Attack Surface Management: “These assets no longer belong to us”

Jeremiah Grossman January 13, 2021
Share icon

Bit Discovery has been tracking the attack surface maps for hundreds of companies for a few years now. In the process we’ve found an interesting use-case. Companies will have assets in their inventory that they were once interested in, then they’ll suddenly say, “these assets no longer belong to us,” or “we no longer care about these assets.” As we might expect, there’s a variety of reasons why, that we’ll explore.

Briefly, let’s first appreciate that the attack surface map for a company is a living, breathing, and constantly evolving thing. The bigger the attack surface map, the more likely assets are to change — day to day and hour to hour. Hosts may be added or removed. Listen ports/services may be open and closed. Software may be added, removed, and updated. Clearly, there is no other way to keep an attack surface map up-to-date, other than through fierce automation.
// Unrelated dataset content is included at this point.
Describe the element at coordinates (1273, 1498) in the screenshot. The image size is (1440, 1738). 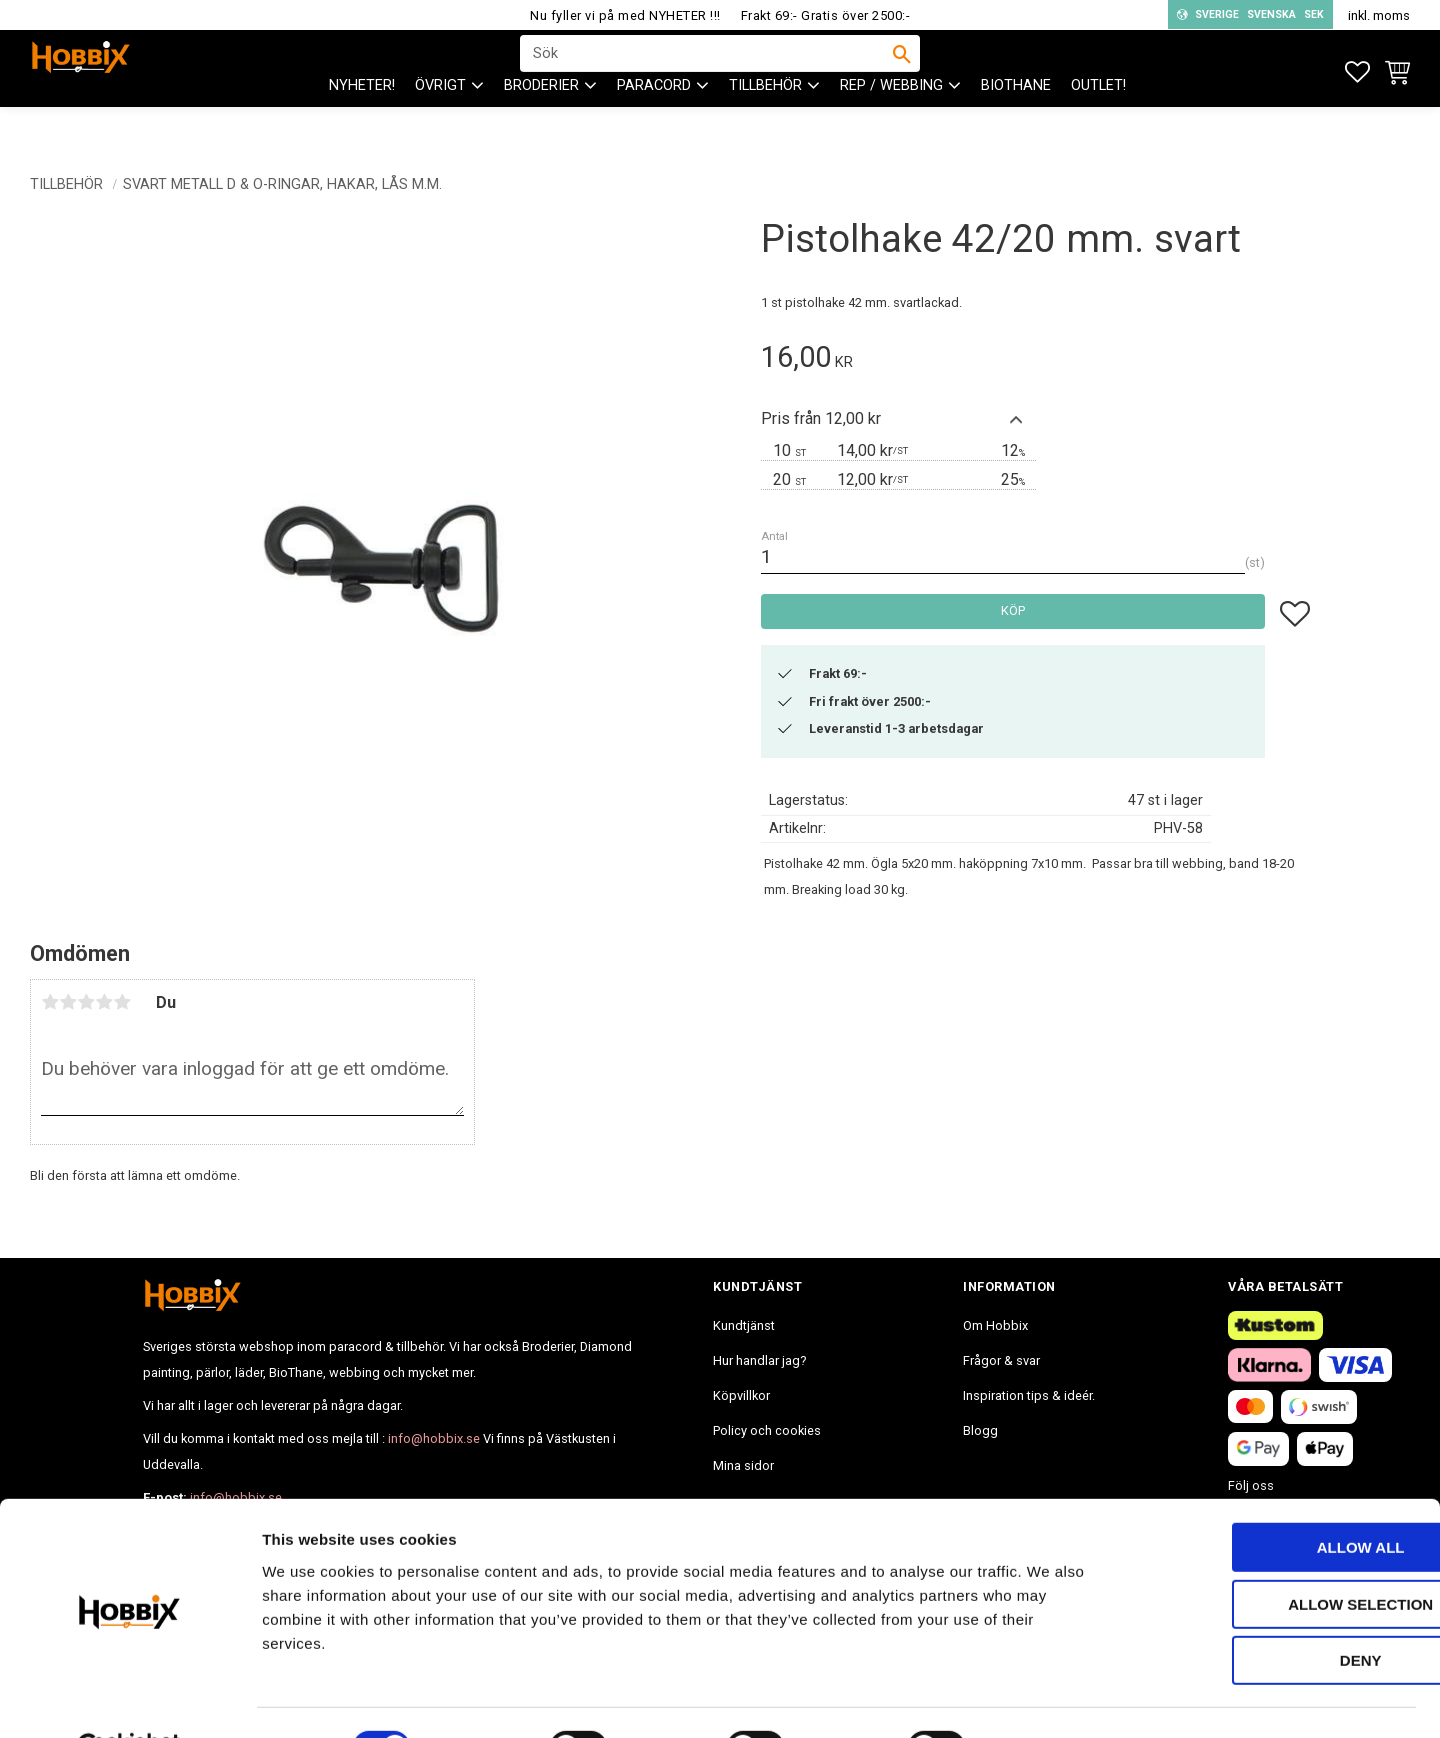 I see `Allow all` at that location.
Then, of course, if any of these aforementioned changes are unknown or uncontrolled, we can safely refer to them as shadow assets, shadow services, and shadow software respectively.

So, let’s touch on some of the many reasons why an asset needs to be removed from an attack surface map.

1) Domain name(s) was purposely or mistakenly expired
2) Hostname / asset was decommissioned or IP-filtered by a perimeter firewall
3) Listen port / service was disabled or IP-filtered by a perimeter firewall
4) Ownership of the asset was transferred to another company (i.e. M&A)
5) Management and responsibility of the asset was transferred to a third-party (i.e. vendors / cloud provider)
6) Asset is no longer important enough to pay attention to (i.e. campaign is over)
7) Someone registered the wrong domain name (i.e. keyword / typo)

I’m sure there are more reasons, but these are the most common.

As we can see, attack surface management must be more than just adding assets to an inventory. It also requires smartly removing them as well. Otherwise, there will eventually be a lot of garbage data to contend with, and the map will be anything but useful and up to date.